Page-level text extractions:
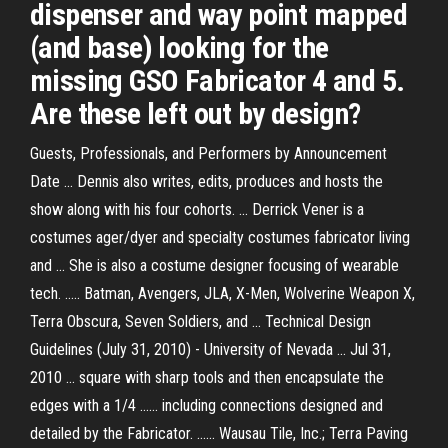
dispenser and way point mapped
(and base) looking for the
missing GSO Fabricator 4 and 5.
Are these left out by design?
Guests, Professionals, and Performers by Announcement
Date ... Dennis also writes, edits, produces and hosts the
show along with his four cohorts. ... Derrick Vener is a
costumes ager/dyer and specialty costumes fabricator living
and ... She is also a costume designer focusing of wearable
tech. ..... Batman, Avengers, JLA, X-Men, Wolverine Weapon X,
Terra Obscura, Seven Soldiers, and ... Technical Design
Guidelines (July 31, 2010) - University of Nevada ... Jul 31,
2010 ... square with sharp tools and then encapsulate the
edges with a 1/4 ...... including connections designed and
detailed by the Fabricator. ...... Wausau Tile, Inc.; Terra Paving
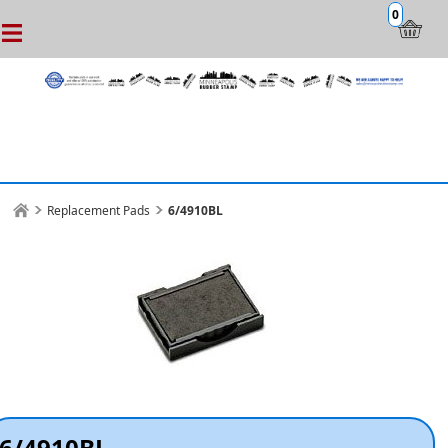
0
Replacement Pads
6/4910BL
6/4910BL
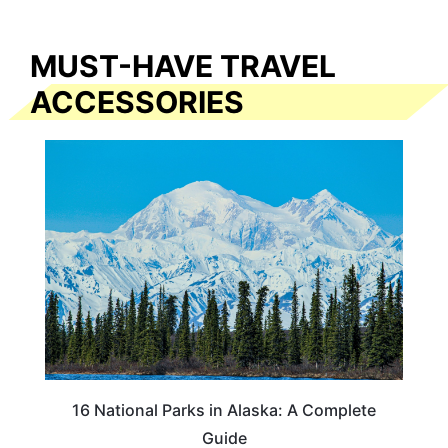
MUST-HAVE TRAVEL
ACCESSORIES
16 National Parks in Alaska: A Complete
Guide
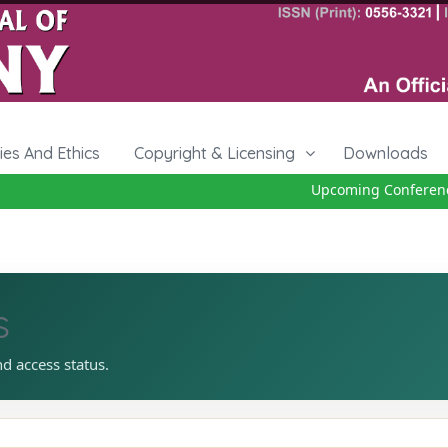
cies And Ethics
Copyright & Licensing
Downloads
Upcoming Conference 
s
nd access status.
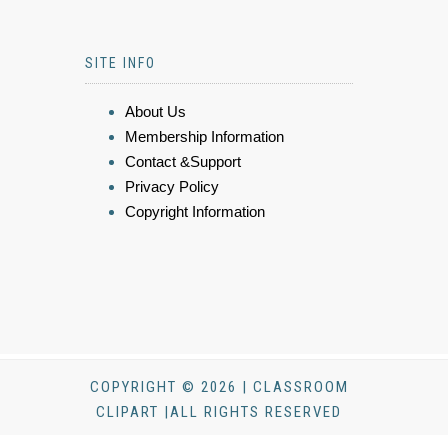
SITE INFO
About Us
Membership Information
Contact &Support
Privacy Policy
Copyright Information
COPYRIGHT © 2026 | CLASSROOM
CLIPART |ALL RIGHTS RESERVED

Activity: Would you retype every record above exactly, leaving out the pictures?

Response area:
dispenser and way point mapped
(and base) looking for the
missing GSO Fabricator 4 and 5.
Are these left out by design?
Guests, Professionals, and Performers by Announcement
Date ... Dennis also writes, edits, produces and hosts the
show along with his four cohorts. ... Derrick Vener is a
costumes ager/dyer and specialty costumes fabricator living
and ... She is also a costume designer focusing of wearable
tech. ..... Batman, Avengers, JLA, X-Men, Wolverine Weapon X,
Terra Obscura, Seven Soldiers, and ... Technical Design
Guidelines (July 31, 2010) - University of Nevada ... Jul 31,
2010 ... square with sharp tools and then encapsulate the
edges with a 1/4 ...... including connections designed and
detailed by the Fabricator. ...... Wausau Tile, Inc.; Terra Paving
0
Replacement Pads
6/4910BL
6/4910BL
MUST-HAVE TRAVEL
ACCESSORIES
16 National Parks in Alaska: A Complete
Guide
cies And Ethics
Copyright & Licensing
Downloads
Upcoming Conference 
s
nd access status.
SITE INFO
About Us
Membership Information
Contact &Support
Privacy Policy
Copyright Information
COPYRIGHT © 2026 | CLASSROOM
CLIPART |ALL RIGHTS RESERVED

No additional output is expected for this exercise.